Ah, j’oubliais, un autre écrivain, Upton Sinclair (et non pas Sinclair Lewis comme je l’avais initialement écrit, merci à Mark Sinsheimer de sa vigilance) a également écrit ceci :

It is difficult to get a man to understand something, when his salary depends on his not understanding it.

Ma traduction :

Il est difficile de faire comprendre quelque chose à un homme dont le salaire dépend du fait qu’il ne comprend pas ce quelque chose.

Vous pouvez suivre le compte Twitter d’Alpha Beta Blog ici et mon compte en anglais là.

N’hésitez pas à réagir dans la rubrique « Laisser un commentaire » à la fin de chaque article.
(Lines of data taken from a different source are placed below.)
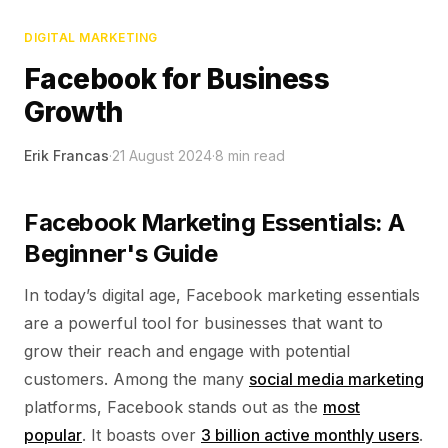
DIGITAL MARKETING
Facebook for Business
Growth
Erik Francas
·
21 August 2024
·
8
min read
Facebook Marketing Essentials: A
Beginner's Guide
In today’s digital age, Facebook marketing essentials
are a powerful tool for businesses that want to
grow their reach and engage with potential
customers. Among the many
social media marketing
platforms, Facebook stands out as the
most
popular
. It boasts over
3 billion active monthly users
.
Votre contribution ne sera publiée qu’après validation par mes soins.

Je ne suis pas habilité à donner des conseils sur les produits, ne me sollicitez pas pour cela. Si vous avez des questions, consultez un conseiller financier. Un conseiller financier, c’est quelqu’un que vous payez pour qu’il.elle vous donne des conseils.  Quelqu’un qui est payé par les fournisseurs de produits pour vous vendre lesdits produits, ça s’appelle un vendeur, ou, dans le jargon financier, un courtier.

C’était ma semaine Twitter 23 de 2018. Sayōnara. さようなら.

6 réponses sur « Ma Semaine Twitter #23 de 2018 »

Excellent, comme toujours! Merci.
Toutefois la citation finale est d’Upton Sinclair (le Zola américain?) et non de Sinclair Lewis (Flaubert?). Ils s’appréciaient et vécurent dans la même communauté mais en dépit de la quasihomonymie, n’ont aucun lien familial. La citation provient du programme d’Upton Sinclair lors de sa campagne (EPIC) pour devenir gouverneur de Californie en 1934. Upton Sinclair est passé de mode et on ne lit plus guère que « The Jungle ». Il n’est plus traduit en français. En revanche, Sinclair Lewis est un peu revenu à la mode cette année grâce à « It can’t happen here » (1935) qui raconte l’arrivée au pouvoir aux USA d’un président fasciste.

Merci pour votre excellent travail !

Je vous suis depuis plusieurs mois et ces « Semaine Twitter » sont toujours aussi intéressantes.

Moi aussi, je me réjouis à chaque fois que je reçois une alerte « Nouvel article sur Alpha Beta Blog », un petit commentaire pour me donner l’occasion de vous remercier ! Un fidèle lecteur.